According to the SEC’s complaint, filed in U.S. District Court for the Eastern District of New York, from approximately December 2017 through May 2018, Kristijan Krstic, founder of Start Options and Bitcoiin2Gen, and John DeMarr, the primary U.S.-based promoter for these companies, fraudulently induced investors to buy digital asset securities.
The SEC alleges that, from approximately December 2017 through late January 2018, Krstic and DeMarr touted Start Options’ purported digital asset mining and trading platform. According to the complaint, they falsely claimed Start Options was “the largest Bitcoin exchange in euro volume and liquidity” and “consistently rated the best and most secure Bitcoin exchange by independent news media.”
The SEC also alleges that, starting in January 2018, Krstic and DeMarr promoted Bitcoiin2Gen’s unregistered initial coin offering (ICO) of digital asset securities known as B2G tokens. According to the complaint, another individual, Robin Enos, working with DeMarr, drafted fraudulent promotional materials that Enos knew would be disseminated to the investing public.
These materials allegedly contained numerous false statements, including that the B2G tokens would be deliverable on the Ethereum blockchain, that the invested funds would be used to develop a coin that was “mineable,” and that the tokens would be tradeable on a proprietary digital asset trading platform at the platform’s “launch” in early April 2018.
In reality, the complaint alleges, these claims about the B2G tokens were false, Bitcoiin2Gen was a sham, and Krstic and DeMarr allegedly misappropriated millions of dollars of investor funds for their own personal benefit.
“The conduct alleged in this action was a blatant attempt to victimize those interested in digital asset technology and these defendants should be held accountable,” said Kristina Littman, chief of the SEC Enforcement Division’s Cyber Unit. “In reality, we allege, these ventures were fraudulent enterprises aimed simply at misappropriating funds from investors.”
The SEC’s complaint charges Krstic and Demarr with violating the antifraud and registration provisions of the federal securities laws, and Enos with aiding and abetting the antifraud violations.

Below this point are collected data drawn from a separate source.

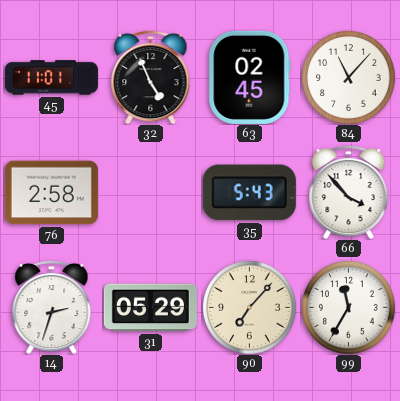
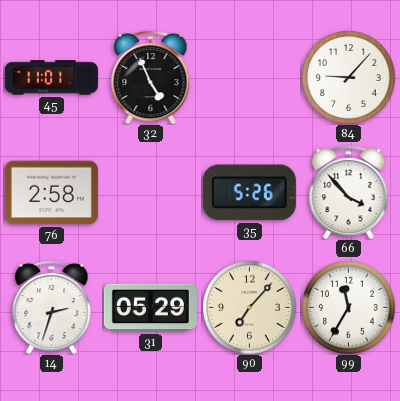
63: 02:45 -> none
84: 11:07 -> 9:07
35: 5:43 -> 5:26
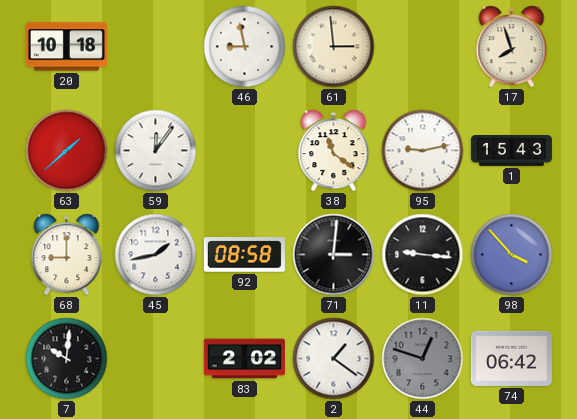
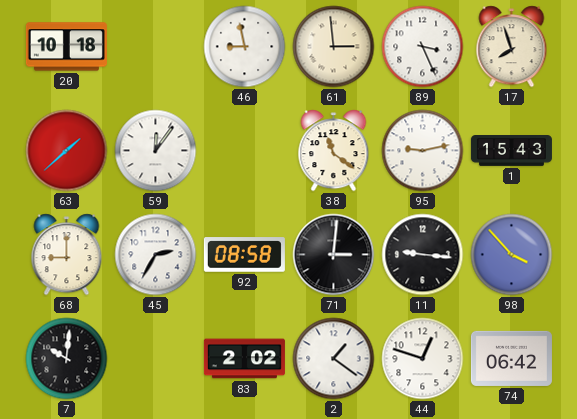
89: none -> 3:26
45: 1:43 -> 2:35
44 dial: grey -> white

The complaint seeks injunctive relief, disgorgement plus interest, penalties, and an officer-and-director bar against Krstic and DeMarr.

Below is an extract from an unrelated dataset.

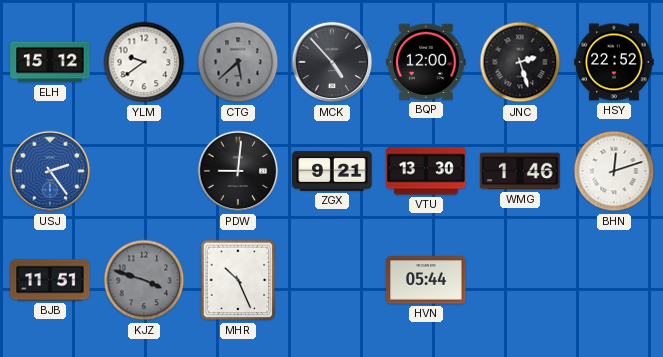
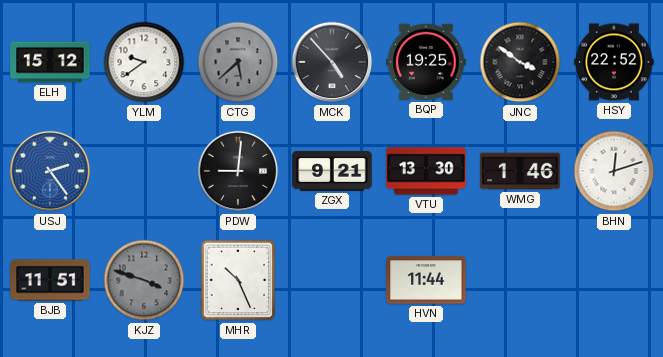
BQP: 12:00 -> 19:25
JNC: 2:27 -> 3:51
HVN: 05:44 -> 11:44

In a parallel action, the U.S. Attorney’s Office for the Eastern District of New York and the Department of Justice, Fraud Section, today announced criminal charges against DeMarr.

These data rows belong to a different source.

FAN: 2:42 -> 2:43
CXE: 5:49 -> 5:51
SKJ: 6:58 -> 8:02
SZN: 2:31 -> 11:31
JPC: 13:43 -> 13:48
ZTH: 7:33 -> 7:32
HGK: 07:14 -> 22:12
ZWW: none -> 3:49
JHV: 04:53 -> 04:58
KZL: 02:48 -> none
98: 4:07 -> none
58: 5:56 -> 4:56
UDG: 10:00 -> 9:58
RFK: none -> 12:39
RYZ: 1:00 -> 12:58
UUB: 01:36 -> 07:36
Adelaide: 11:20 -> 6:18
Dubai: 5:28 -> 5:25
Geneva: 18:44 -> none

The SEC’s investigation was conducted by Alison R. Levine, Pamela Sawhney, and Jon A. Daniels of the Cyber Unit, and Diego Brucculeri and Christopher Ferrante of the SEC’s New York Regional Office. The case is being supervised by John O. Enright and Ms. Littman.
The litigation is being conducted by Richard Primoff, Ms. Levine, Ms. Sawhney, and Mr. Daniels. The Commission wishes to acknowledge the assistance of the U.S. Attorney’s Office for the Eastern District of New York, the Fraud Section of the U.S. Department of Justice, the Federal Bureau of Investigation, and the Internal Revenue Service.